# dropping the 'd' in spoken Spanish...



## Masood

How common is it in spoken Spanish to drop the 'd' in words like _cansado _(which then becomes '_cansao_').

e.g. _Tienes pinta de cansao_ (You look tired).

Does it sound lazy or is it fairly common and acceptable?

Thanks


----------



## Quique Alfaro

Hola:

Hay mucha variación regional. En ciertas partes suele ser muy frecuente, en otras sonaría como una pronunciación descuidada, En general suena un _tantico_ vulgar. Pero en el habla coloquial nadie se escandalizaría.


----------



## blasita

Hello.

"Is it common?": it depends on the country and/or region, and maybe also on the speaker. In my neck of the woods it is quite common in very colloquial spoken Spanish.

"Is it acceptable?": this is just a matter of opinion. I think it is not recommended but, as usual, it depends on register and context. It is a fact that it is used in some places and by some speakers.

It can never be written _ao_, e.g. *_cansao_ but _cansado_.

There are quite a few threads on this matter, for example:

La omisión de "d"
Ao.

Saludos.


----------



## Masood

Many thanks for the replies. 
I should have qualified my question, by saying that I am referring to spoken Spanish with friends (i.e. informal setting).


----------



## Quique Alfaro

Hola:

My piece of advice: pronounce always the "d". But if you drop it.... colloquiallly it is OK.


----------



## blasita

Masood, as I mentioned earlier, I would not recommend dropping the 'd', especially for non-native speakers; there's no need. But it would be okay to do it in such a context (I often do it).


----------



## Wandering JJ

Blasita,

I have usually found that it seems more common to drop the 'd' in '—ado' endings than in '—ido' endings. Is this because the /ð/ seems softer in the former being sandwiched between two back vowels, or is it just a figment of my imagination?

Saludos.


----------



## Hulalessar

blasita said:


> Masood, as I mentioned earlier, I would not recommend dropping the 'd', especially for non-native speakers; there's no need.

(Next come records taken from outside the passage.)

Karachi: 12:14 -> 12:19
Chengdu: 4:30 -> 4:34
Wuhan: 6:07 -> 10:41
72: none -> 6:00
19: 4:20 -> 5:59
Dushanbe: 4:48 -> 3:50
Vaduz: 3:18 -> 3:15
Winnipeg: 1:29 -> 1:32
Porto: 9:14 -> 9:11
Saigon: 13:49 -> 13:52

Agreed. Whatever the language, it is always unwise for non-native speakers to deviate from standard pronunciation deliberately. You run the risk of getting it wrong or being thought to be making fun of non-standard pronunciations. It is different if you are in a country for a while and begin unconsciously to copy the speech habits of those around you.


----------



## blasita

Wandering JJ said:


> Blasita,
> I have usually found that it seems more common to drop the 'd' in '—ado' endings than in '—ido' endings. Is this because the /ð/ seems softer in the former being sandwiched between two back vowels, or is it just a figment of my imagination?


 I agree, JJ. _A_ and _o_ are strong, open vowels, and it's harder to pronounce that _d_. But I'm not an expert in pronunciation though. To me it's much more common to drop the _d_ in _-ado_ endings. Un saludo.


----------



## Wandering JJ

blasita said:


> I agree, JJ. But I'm not an expert in pronunciation though. To me it's more common to drop the 'd' in _-ado_ endings. Un saludo.

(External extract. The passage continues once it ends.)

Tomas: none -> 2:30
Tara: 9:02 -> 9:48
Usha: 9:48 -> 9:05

Thank you for the confirmation, Blasita. Un saludo.


----------



## Julvenzor

Creo que Andalucía y el área caribeña son las zonas donde se da este fenómeno llevado al extremo y para nada entre gente inculta (que se lo digan a mis profesores catedráticos de universidad, grito en el cielo asegurado...), en otros lugares, tanto España como Sudamérica, está presente en registros considerados llanos, bajos y coloquiales.

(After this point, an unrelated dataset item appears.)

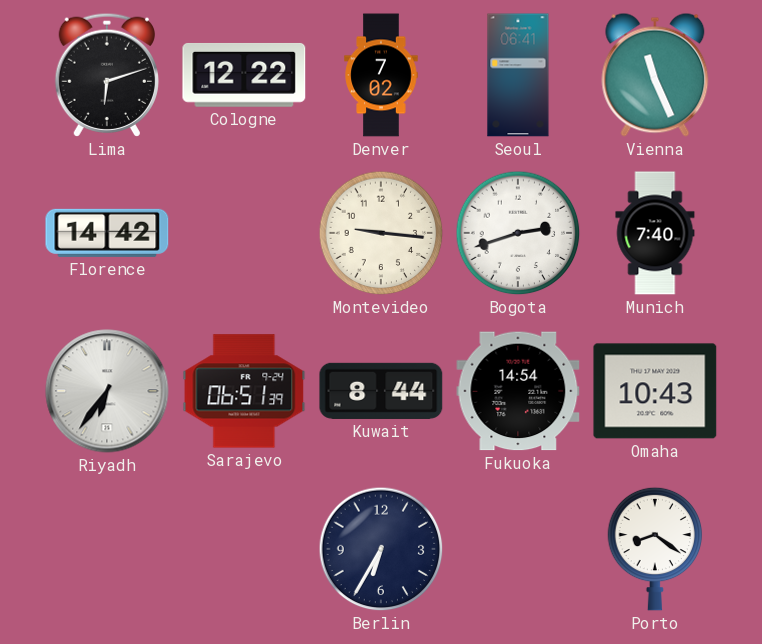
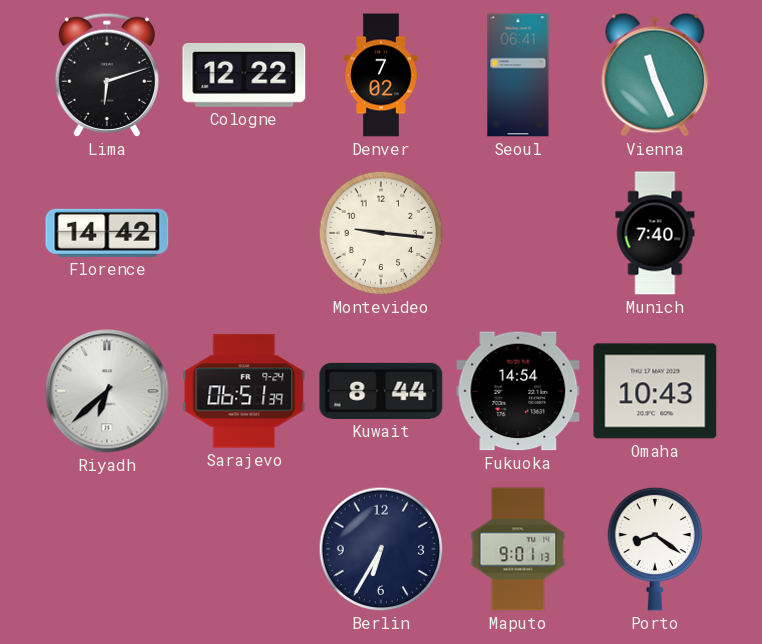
Bogota: 2:42 -> none
Riyadh: 6:36 -> 6:38
Maputo: none -> 9:01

Por mi zona, la omisión de "d" alcanza cotas más altas, incluso cuando ésta va sola e indepediente:

_-Quillo, ¿há vihto la plasa toroh?_
-Chiquillo, ¿has visto la plaza *de* toros?


Un saludo a to*d*os (_toh_).


----------



## Masood

Wandering JJ said:


> Blasita,
> 
> I have usually found that it seems more common to drop the 'd' in '—ado' endings than in '—ido' endings. Is this because the /ð/ seems softer in the former being sandwiched between two *back vowels*, or is it just a figment of my imagination?
> 
> Saludos.


What's a _back vowel_?


----------



## duvija

I agree with 'wandering JJ' and Blasita. The simple answer is that in '-ido' your mouth, during the _ formation, is already at the place where the [d] will come, so we pronounce it. In '-ado' moving from the [a] to the [o], we have to rearrange the articulators, so call it 'laziness' or  'fast speech', it's easier to skip it altogether._


----------



## duvija

Masood said:


> What's a _back vowel_?




vowel space (triangle of articulators, in theory)

i           u
   e     o
       a

i and e are 'front vowels
ú and o  are 'back vowels.
a- your choice (there are many /a/)

i and u   are 'high vowels

é and o    are mid vowels (or nothing)

a    is a low vowel

They can also be characterized as round/unround, according to different theories of markedness.


----------



## autrex2811

Masood said:


> How common is it in spoken Spanish to drop the 'd' in words like _cansado _(which then becomes '_cansao_').
> 
> e.g. _Tienes pinta de cansao_ (You look tired).
> 
> Does it sound lazy or is it fairly common and acceptable?
> 
> 
> Thanks



I, as a Spanish speaker, suggest you pronounce that "d", just to avoid any conflict.


----------



## duvija

In general, I would suggest better to pronounce it, but it will sound very foreign indeed. I just found myself answering 'puede ser', and in fast speech there is no [d] whatsoever. All the voiced stops in Spanish, in between vowels, go to hell.


----------



## Masood

duvija said:


> vowel space (triangle of articulators, in theory)
> 
> i           u
> e     o
> a
> 
> i and e are 'front vowels
> ú and o  are 'back vowels.
> a- your choice (there are many /a/)
> 
> i and u   are 'high vowels
> 
> é and o    are mid vowels (or nothing)
> 
> a    is a low vowel
> 
> They can also be characterized as round/unround, according to different theories of markedness.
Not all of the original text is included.